EVL networking in a nutshell
EVL features a simple network stack which currently implements the UDP
protocol from the PF_INET domain (IPv4), and raw ethernet datagrams
from the PF_PACKET domain, both over an ethernet medium. This
provides datagram-oriented networking support to applications with
real-time communication requirements, through the common networking
device infrastructure.
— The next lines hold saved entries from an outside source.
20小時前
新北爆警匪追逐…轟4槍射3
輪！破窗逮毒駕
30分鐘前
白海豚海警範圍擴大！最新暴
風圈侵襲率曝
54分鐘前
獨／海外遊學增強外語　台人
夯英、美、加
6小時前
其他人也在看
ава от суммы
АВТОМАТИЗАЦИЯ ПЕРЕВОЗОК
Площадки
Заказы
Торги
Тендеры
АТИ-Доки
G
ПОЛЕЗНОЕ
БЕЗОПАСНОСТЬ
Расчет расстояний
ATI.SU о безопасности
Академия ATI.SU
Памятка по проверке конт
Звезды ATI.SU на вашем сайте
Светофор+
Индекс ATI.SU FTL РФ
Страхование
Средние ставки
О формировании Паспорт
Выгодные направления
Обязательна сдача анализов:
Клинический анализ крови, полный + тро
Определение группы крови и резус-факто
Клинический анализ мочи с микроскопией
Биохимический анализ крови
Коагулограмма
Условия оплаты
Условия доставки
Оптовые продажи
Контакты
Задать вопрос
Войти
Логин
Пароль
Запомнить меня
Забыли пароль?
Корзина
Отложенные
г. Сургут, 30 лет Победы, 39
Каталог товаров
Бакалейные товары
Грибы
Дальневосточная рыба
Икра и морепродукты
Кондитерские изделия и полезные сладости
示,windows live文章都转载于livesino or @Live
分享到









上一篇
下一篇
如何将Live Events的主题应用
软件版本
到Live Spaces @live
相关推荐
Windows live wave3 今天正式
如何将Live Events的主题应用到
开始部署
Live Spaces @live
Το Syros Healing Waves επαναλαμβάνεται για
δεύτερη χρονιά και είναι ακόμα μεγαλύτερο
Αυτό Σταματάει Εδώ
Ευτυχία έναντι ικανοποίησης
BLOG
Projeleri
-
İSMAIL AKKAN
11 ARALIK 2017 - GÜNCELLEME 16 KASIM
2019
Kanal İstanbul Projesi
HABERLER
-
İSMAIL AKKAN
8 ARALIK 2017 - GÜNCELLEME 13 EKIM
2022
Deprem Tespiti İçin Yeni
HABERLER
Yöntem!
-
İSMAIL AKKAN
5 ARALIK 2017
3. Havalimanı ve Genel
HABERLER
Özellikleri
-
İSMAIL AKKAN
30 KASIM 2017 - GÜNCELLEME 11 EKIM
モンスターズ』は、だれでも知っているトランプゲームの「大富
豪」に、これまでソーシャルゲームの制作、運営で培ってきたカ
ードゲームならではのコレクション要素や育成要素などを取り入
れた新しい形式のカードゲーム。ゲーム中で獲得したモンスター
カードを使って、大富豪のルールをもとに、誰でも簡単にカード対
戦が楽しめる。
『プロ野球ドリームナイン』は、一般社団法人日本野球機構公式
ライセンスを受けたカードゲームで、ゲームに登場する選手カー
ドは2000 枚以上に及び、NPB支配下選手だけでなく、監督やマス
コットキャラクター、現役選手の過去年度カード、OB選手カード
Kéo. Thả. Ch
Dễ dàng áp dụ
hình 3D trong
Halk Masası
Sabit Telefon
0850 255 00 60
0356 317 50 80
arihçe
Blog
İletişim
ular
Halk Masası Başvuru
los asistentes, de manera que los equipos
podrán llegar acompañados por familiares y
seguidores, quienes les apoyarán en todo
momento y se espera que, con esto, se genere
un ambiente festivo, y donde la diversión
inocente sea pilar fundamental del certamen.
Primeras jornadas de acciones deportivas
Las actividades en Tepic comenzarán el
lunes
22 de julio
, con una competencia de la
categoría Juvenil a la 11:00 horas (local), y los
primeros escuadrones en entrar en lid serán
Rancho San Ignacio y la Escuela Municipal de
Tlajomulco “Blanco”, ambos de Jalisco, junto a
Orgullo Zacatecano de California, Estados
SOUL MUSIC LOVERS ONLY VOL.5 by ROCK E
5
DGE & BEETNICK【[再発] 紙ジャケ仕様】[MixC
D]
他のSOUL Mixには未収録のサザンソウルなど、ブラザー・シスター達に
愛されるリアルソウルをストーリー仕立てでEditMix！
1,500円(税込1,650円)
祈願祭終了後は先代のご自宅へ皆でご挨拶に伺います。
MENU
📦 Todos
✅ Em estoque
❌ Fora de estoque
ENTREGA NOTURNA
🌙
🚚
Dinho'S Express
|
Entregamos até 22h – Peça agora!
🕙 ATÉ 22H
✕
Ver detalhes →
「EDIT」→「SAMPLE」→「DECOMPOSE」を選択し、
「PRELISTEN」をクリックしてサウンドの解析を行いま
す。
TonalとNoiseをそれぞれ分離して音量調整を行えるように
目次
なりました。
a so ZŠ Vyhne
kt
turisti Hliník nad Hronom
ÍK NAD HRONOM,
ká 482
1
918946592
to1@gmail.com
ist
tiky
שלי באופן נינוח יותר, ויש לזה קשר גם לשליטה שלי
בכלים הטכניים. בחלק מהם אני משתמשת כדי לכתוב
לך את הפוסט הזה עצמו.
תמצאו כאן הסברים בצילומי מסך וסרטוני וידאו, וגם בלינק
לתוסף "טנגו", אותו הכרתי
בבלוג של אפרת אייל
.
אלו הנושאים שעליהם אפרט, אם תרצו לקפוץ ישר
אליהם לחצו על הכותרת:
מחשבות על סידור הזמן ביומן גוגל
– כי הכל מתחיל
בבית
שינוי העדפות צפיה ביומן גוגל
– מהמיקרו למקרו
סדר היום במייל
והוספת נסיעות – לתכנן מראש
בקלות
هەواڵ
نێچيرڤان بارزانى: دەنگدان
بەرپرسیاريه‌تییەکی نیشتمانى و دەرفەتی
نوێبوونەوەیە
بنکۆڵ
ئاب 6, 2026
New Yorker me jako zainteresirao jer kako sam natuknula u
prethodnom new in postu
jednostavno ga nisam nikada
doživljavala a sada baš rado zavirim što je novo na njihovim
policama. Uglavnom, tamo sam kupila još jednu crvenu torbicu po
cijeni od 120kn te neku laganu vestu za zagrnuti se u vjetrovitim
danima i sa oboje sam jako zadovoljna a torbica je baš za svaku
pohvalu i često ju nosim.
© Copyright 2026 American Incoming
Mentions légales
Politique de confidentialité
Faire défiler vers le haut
Out-of-band communication happens via
out-of-band network ports as
provided by Dovetail.
Out-of-band network ports
An out-of-band network port as defined by the Dovetail interface is a communication channel hosted by a regular Linux network interface device (netdev), which provides a way for real-time applications to send and receive packets from the out-of-band execution stage. Both real (physical) devices and virtual (VLAN) interfaces sitting on top of the latter can become out-of-band network ports independently from each other. However, when a VLAN device is turned into an out-of-band port, input diversion is automatically enabled on the underlying real device.
Enabling a network device as an out-of-band port can be done in three ways:
-
Using the
evl net -ei <interface>management command. -
Calling the evl_net_enable_port() service from your application.
-
writing a non-zero value to
/sys/class/net/<netdev>/oob_port. Conversely, writing zero disables the port.
Warning
Enabling a network device as an out-of-band port does NOT magically make its driver oob-capable. Doing so always requires code changes to the stock kernel driver for the relevant network interface controller. Enabling the port merely allows out-of-band traffic to be submitted to the network device by applications running on the out-of-band stage. If the driver is not oob-capable, ingress packets are (usually) received from the NAPI poll routine running on the in-band stage then forwarded to out-of-band consumers, egress packets are relayed from out-of-band senders to the driver transmit routine running on the in-band stage. In other words, when the driver is not oob-capable, no real-time requirement can be met by EVL, the worst-case latency depends on the real-time capabilities of the in-band kernel. However, even through non oob-capable driver, out-of-band threads may still receive and transmit packets without risking demotion to the in-band stage.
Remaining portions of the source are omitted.